# Influence of Cable and Bowstring Twists



## BowhunterNJ (Oct 21, 2002)

This correct...if not please correct me! 
I'm writing it down this time because I get tired of looking for it...

In respect to solocams...

Add Cable Twists = Increase Draw Weight, Increase Draw Length, Increase Axle to Axle, Decrease Brace Height

Add Bowstring Twists = Decrease Draw Weight, Decrease Draw Length, Decrease Axle to Axle, Increase Brace Height

Basically, my axle-to-axle is a little long (1/8" or so) by my brace height is right on (center of grip 90 degrees to inside of bowstring).
Draw-weight is about half a pound off.
All moot really, so just want to know for informational purposes...and I'd like to get the bow in spec before tuning.
Likewise the lower cam nut on the bow (Ross CR337) is a smidge off the lower limb in respect to alignment.

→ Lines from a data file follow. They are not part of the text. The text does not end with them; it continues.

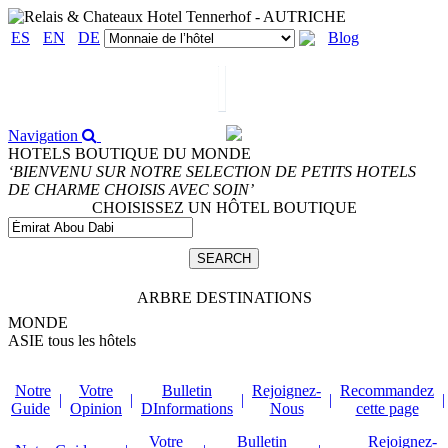
ES
EN
DE
Blog
Navigation
HOTELS BOUTIQUE DU MONDE
‘BIENVENU SUR NOTRE SELECTION DE PETITS HOTELS
DE CHARME CHOISIS AVEC SOIN’
CHOISISSEZ UN HÔTEL BOUTIQUE
ARBRE DESTINATIONS
MONDE
ASIE
tous les hôtels
Notre
Votre
Bulletin
Rejoignez-
Recommandez
|
|
|
|
|
Guide
Opinion
DInformations
Nous
cette page
Votre
Bulletin
Rejoignez-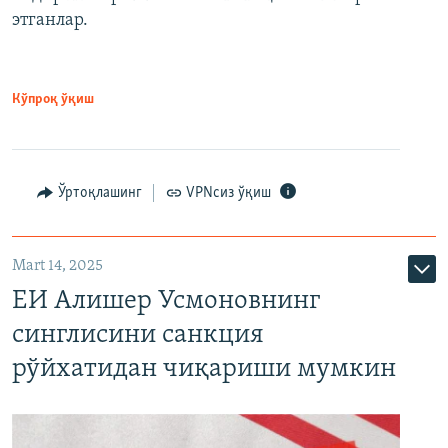
этганлар.
Кўпроқ ўқиш
Ўртоқлашинг
VPNсиз ўқиш
Mart 14, 2025
ЕИ Алишер Усмоновнинг
синглисини санкция
рўйхатидан чиқариши мумкин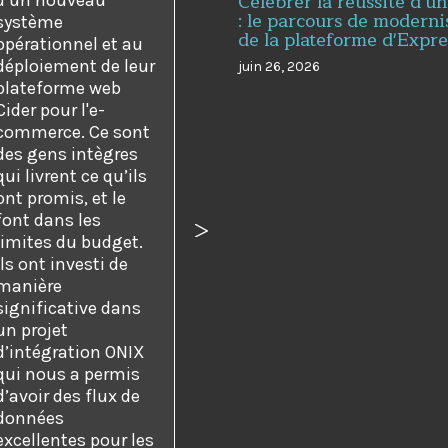
Célébrer la réussite d'un
: le parcours de moderni
système
de la plateforme d'Expr
opérationnel et au
déploiement de leur
juin 26, 2026
plateforme web
Cider pour l'e-
commerce. Ce sont
des gens intègres
qui livrent ce qu’ils
ont promis, et le
font dans les
dent
Suivant
limites du budget.
Ils ont investi de
manière
significative dans
un projet
d’intégration ONIX
qui nous a permis
d’avoir des flux de
données
excellentes pour les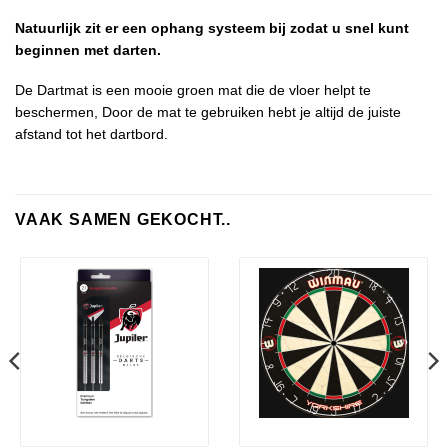
Natuurlijk zit er een ophang systeem bij zodat u snel kunt
beginnen met darten.
De Dartmat is een mooie groen mat die de vloer helpt te
beschermen, Door de mat te gebruiken hebt je altijd de juiste
afstand tot het dartbord.
VAAK SAMEN GEKOCHT..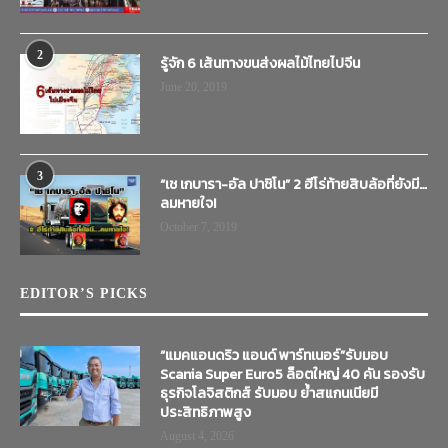
2
รู้จัก 6 เส้นทางขนส่งผลไม้ไทยไปจีน
June 20, 2019
3
“เช เกบารา-อัล ปาชิโน” 2 ฮีโร่ท้ายสิบล้อที่ยังมี…
ลมหายใจ!
October 7, 2019
EDITOR’S PICKS
“แมคแอนดริว แอนด์ พาร์ทเนอร์”รับมอบ
Scania Super Euro5 ล็อตใหญ่ 40 คัน รองรับ
ธุรกิจโลจิสติกส์ รับมอบ ย้ำสแกนเนียมี
ประสิทธิภาพสูง
August 4, 2026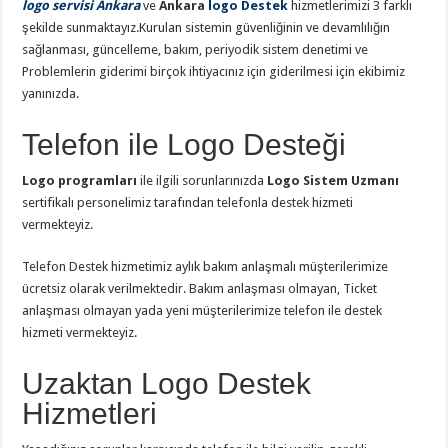
logo servisi Ankara
ve
Ankara
logo Destek
hizmetlerimizi 3 farklı
şekilde sunmaktayız.Kurulan sistemin güvenliğinin ve devamlılığın
sağlanması, güncelleme, bakım, periyodik sistem denetimi ve
Problemlerin giderimi birçok ihtiyacınız için giderilmesi için ekibimiz
yanınızda.
Telefon ile Logo Desteği
Logo programları
ile ilgili sorunlarınızda
Logo Sistem Uzmanı
sertifikalı personelimiz tarafından telefonla destek hizmeti
vermekteyiz.
Telefon Destek hizmetimiz aylık bakım anlaşmalı müşterilerimize
ücretsiz olarak verilmektedir. Bakım anlaşması olmayan, Ticket
anlaşması olmayan yada yeni müşterilerimize telefon ile destek
hizmeti vermekteyiz.
Uzaktan Logo Destek
Hizmetleri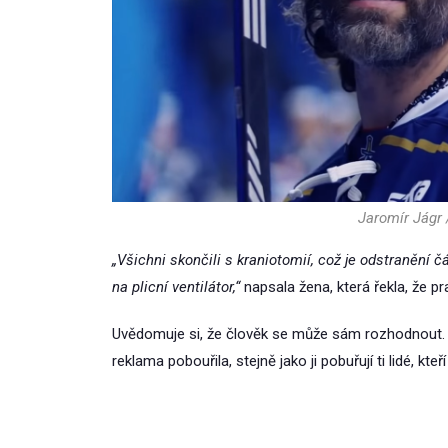
Jaromír Jágr 
„Všichni skončili s kraniotomií, což je odstranění 
na plicní ventilátor,“
napsala žena, která řekla, že pr
Uvědomuje si, že člověk se může sám rozhodnout. Ch
reklama pobouřila, stejně jako ji pobuřují ti lidé, kt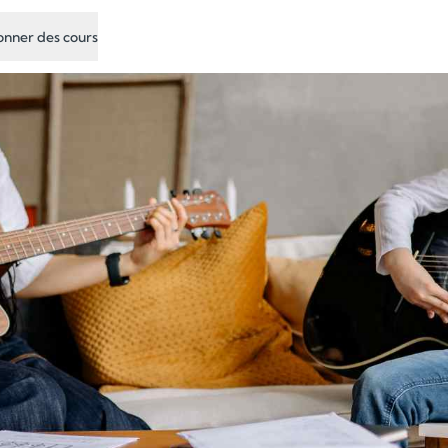
nner des cours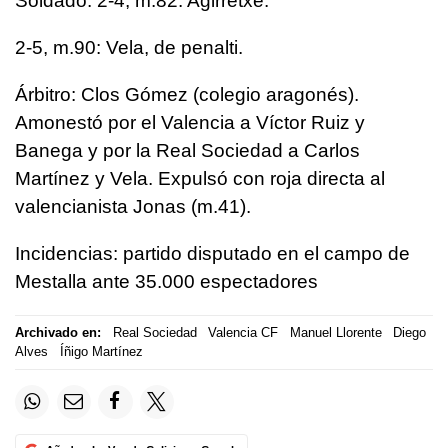
Soldado. 2-4, m.82: Agirretxe.
2-5, m.90: Vela, de penalti.
Árbitro: Clos Gómez (colegio aragonés).
Amonestó por el Valencia a Víctor Ruiz y
Banega y por la Real Sociedad a Carlos
Martínez y Vela. Expulsó con roja directa al
valencianista Jonas (m.41).
Incidencias: partido disputado en el campo de
Mestalla ante 35.000 espectadores
Archivado en:
Real Sociedad
Valencia CF
Manuel Llorente
Diego
Alves
Íñigo Martínez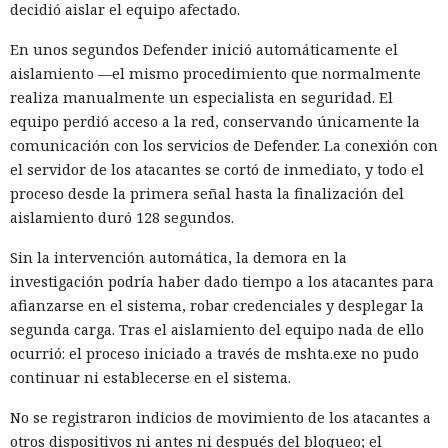
decidió aislar el equipo afectado.
En unos segundos Defender inició automáticamente el
aislamiento —el mismo procedimiento que normalmente
realiza manualmente un especialista en seguridad. El
equipo perdió acceso a la red, conservando únicamente la
comunicación con los servicios de Defender. La conexión con
el servidor de los atacantes se cortó de inmediato, y todo el
proceso desde la primera señal hasta la finalización del
aislamiento duró 128 segundos.
Sin la intervención automática, la demora en la
investigación podría haber dado tiempo a los atacantes para
afianzarse en el sistema, robar credenciales y desplegar la
segunda carga. Tras el aislamiento del equipo nada de ello
ocurrió: el proceso iniciado a través de mshta.exe no pudo
continuar ni establecerse en el sistema.
No se registraron indicios de movimiento de los atacantes a
otros dispositivos ni antes ni después del bloqueo; el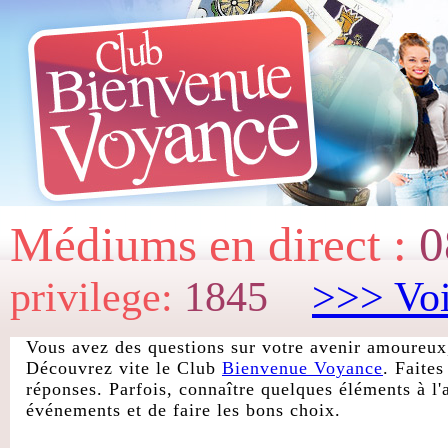
Médiums en direct :
0
privilege:
1845
>>> Voi
Vous avez des questions sur votre avenir amoureux,
Découvrez vite le Club
Bienvenue Voyance
. Faite
réponses. Parfois, connaître quelques éléments à l'
événements et de faire les bons choix.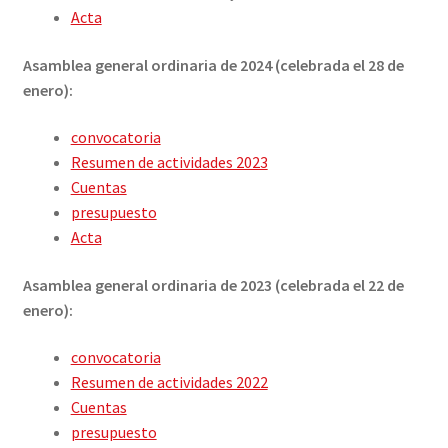
MIEMBROS DE FES-TE
Acta
LIBRO
Asamblea general ordinaria de 2024 (celebrada el 28 de
enero):
INICIAR SESIÓN
convocatoria
Resumen de actividades 2023
Cuentas
presupuesto
Acta
Asamblea general ordinaria de 2023 (celebrada el 22 de
enero):
convocatoria
Resumen de actividades 2022
Cuentas
presupuesto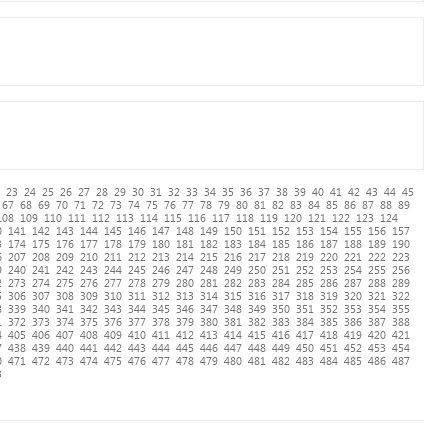
23
24
25
26
27
28
29
30
31
32
33
34
35
36
37
38
39
40
41
42
43
44
45
67
68
69
70
71
72
73
74
75
76
77
78
79
80
81
82
83
84
85
86
87
88
89
108
109
110
111
112
113
114
115
116
117
118
119
120
121
122
123
124
0
141
142
143
144
145
146
147
148
149
150
151
152
153
154
155
156
157
3
174
175
176
177
178
179
180
181
182
183
184
185
186
187
188
189
190
6
207
208
209
210
211
212
213
214
215
216
217
218
219
220
221
222
223
9
240
241
242
243
244
245
246
247
248
249
250
251
252
253
254
255
256
2
273
274
275
276
277
278
279
280
281
282
283
284
285
286
287
288
289
5
306
307
308
309
310
311
312
313
314
315
316
317
318
319
320
321
322
8
339
340
341
342
343
344
345
346
347
348
349
350
351
352
353
354
355
1
372
373
374
375
376
377
378
379
380
381
382
383
384
385
386
387
388
4
405
406
407
408
409
410
411
412
413
414
415
416
417
418
419
420
421
7
438
439
440
441
442
443
444
445
446
447
448
449
450
451
452
453
454
0
471
472
473
474
475
476
477
478
479
480
481
482
483
484
485
486
487
3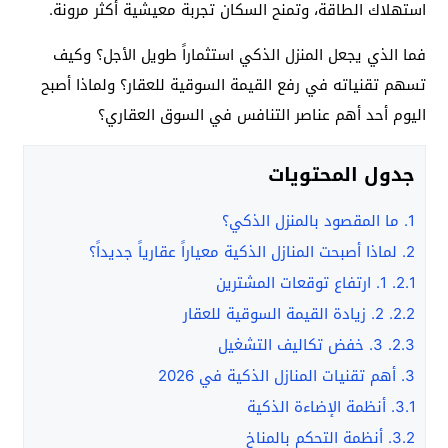
استهلاك الطاقة، وتمنح السكان تجربة معيشية أكثر مرونة.
فما الذي يجعل المنزل الذكي استثماراً طويل الأجل؟ وكيف
تسهم تقنياته في رفع القيمة السوقية للعقار؟ ولماذا أصبح
اليوم أحد أهم عناصر التنافس في السوق العقاري؟
جدول المحتويات
1.
ما المقصود بالمنزل الذكي؟
2.
لماذا أصبحت المنازل الذكية معياراً عقارياً جديداً؟
2.1.
1. ارتفاع توقعات المشترين
2.2.
2. زيادة القيمة السوقية للعقار
2.3.
3. خفض تكاليف التشغيل
3.
أهم تقنيات المنازل الذكية في 2026
3.1.
أنظمة الإضاءة الذكية
3.2.
أنظمة التحكم بالمناخ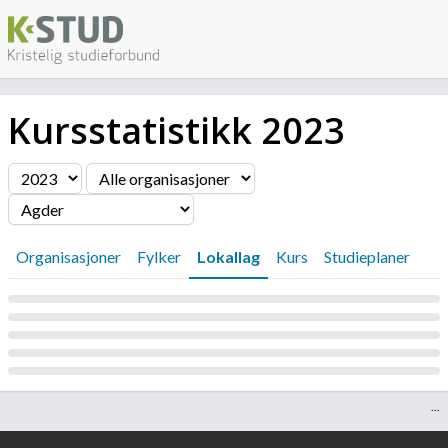
Kursstatistikk
2023
Filter
Organisasjoner
Fylker
Lokallag
Kurs
Studieplaner
Laster...
...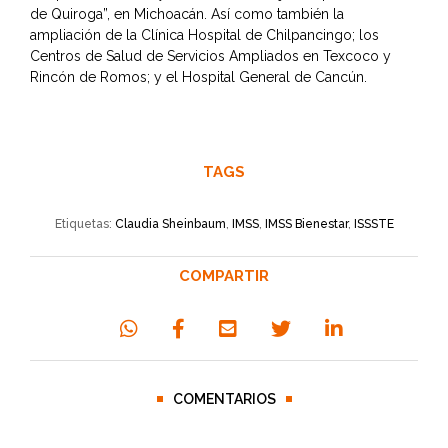
de Quiroga”, en Michoacán. Así como también la
ampliación de la Clínica Hospital de Chilpancingo; los
Centros de Salud de Servicios Ampliados en Texcoco y
Rincón de Romos; y el Hospital General de Cancún.
TAGS
Etiquetas:
Claudia Sheinbaum
,
IMSS
,
IMSS Bienestar
,
ISSSTE
COMPARTIR
COMENTARIOS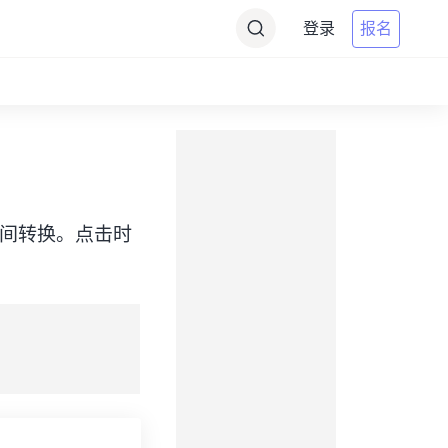
登录
报名
SST）之间转换。点击时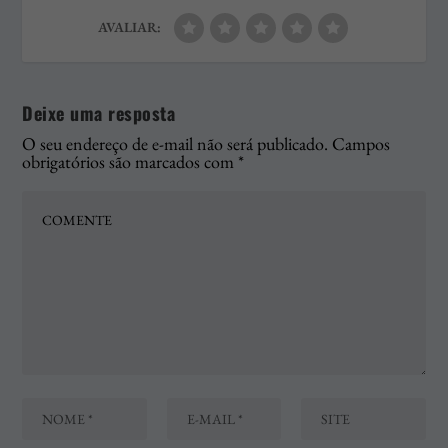
AVALIAR:
Deixe uma resposta
O seu endereço de e-mail não será publicado.
Campos
obrigatórios são marcados com
*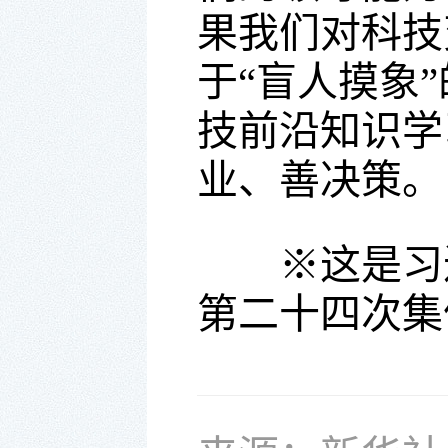
果我们对科技
于“盲人摸象
技前沿知识学
业、善决策。
※这是习近平
第二十四次集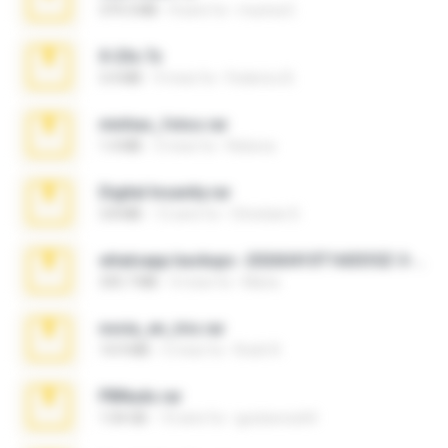
379.3 MB
8 anni fa
munna E.
X-23x.7z
3.4 MB
9 mesi fa
Federico B.
minhas_fotos.rar
1.4 MB
3 mesi fa
Rebeca
Digital Insanity.rar
3.8 MB
12 anni fa
Christian D.
whatsapp backups -20260410T160335Z-3-001.zip
335.7 MB
4 mesi fa
Maria
novia_en_trio.rar
14.9 MB
5 mesi fa
Rodri R.
PBNuds.rar
1.04 GB
10 anni fa
gustavocs64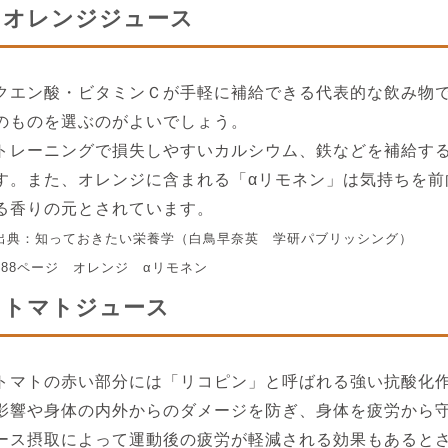
オレンジジュース
クエン酸・ビタミンＣが手軽に補給できる代表的な飲み物
のものを選ぶのがよいでしょう。
トレーニングで損失しやすいカルシウム、鉄などを補給す
す。また、オレンジに含まれる「αリモネン」は気持ちを前
る香りの元とされています。
出典：知っておきたい栄養学（白鳥早奈英 学研パブリッシング）
188ページ オレンジ αリモネン
トマトジュース
トマトの赤い部分には「リコピン」と呼ばれる強い抗酸化
影響や身体の内外からのダメージを防ぎ、身体を疲労から
ース摂取によって運動後の疲労が軽減される効果もあると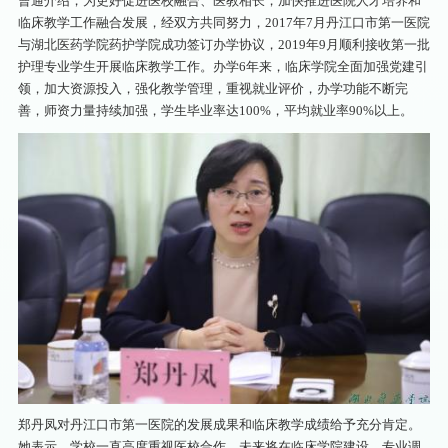
曹通介绍，为更好促进医校融合、医教相长，加快推进医院人才培养和
临床教学工作融合发展，经双方共同努力，2017年7月丹江口市第一医院
与湖北医药学院药护学院成功签订办学协议，2019年9月顺利接收第一批
护理专业学生开展临床教学工作。办学6年来，临床学院全面加强党建引
领，加大资源投入，强化教学管理，重视就业评价，办学功能不断完
善，师资力量持续加强，学生毕业率达100%，平均就业率90%以上。
郑丹凤对丹江口市第一医院的发展成果和临床教学成绩给予充分肯定。
她表示，学校一直高度重视医校合作，未来将在临床学院建设、专业调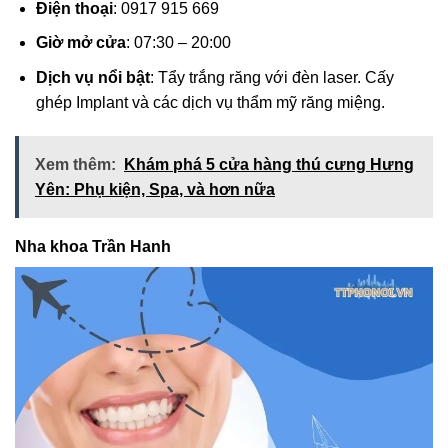
Điện thoại
: 0917 915 669
Giờ mở cửa
: 07:30 – 20:00
Dịch vụ nổi bật
: Tẩy trắng răng với đèn laser. Cấy
ghép Implant và các dịch vụ thẩm mỹ răng miệng.
Xem thêm:
Khám phá 5 cửa hàng thú cưng Hưng
Yên: Phụ kiện, Spa, và hơn nữa
Nha khoa Trần Hanh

But not sure how to equalize all of this...I add a twist to one, it takes the other out of spec I'd imagine...first time tuning a Ross CR337 though, so not sure yet.


----------



## red44 (Apr 11, 2005)

Cable twists : + lbs, + DL, + BH, - ATA, and rotates the cam to the string
String twists: Not much affect on lbs, - DL, + BH (sumwhat dependant on cam lobe shape) , - ATA, and rotates the cam to the riser.


----------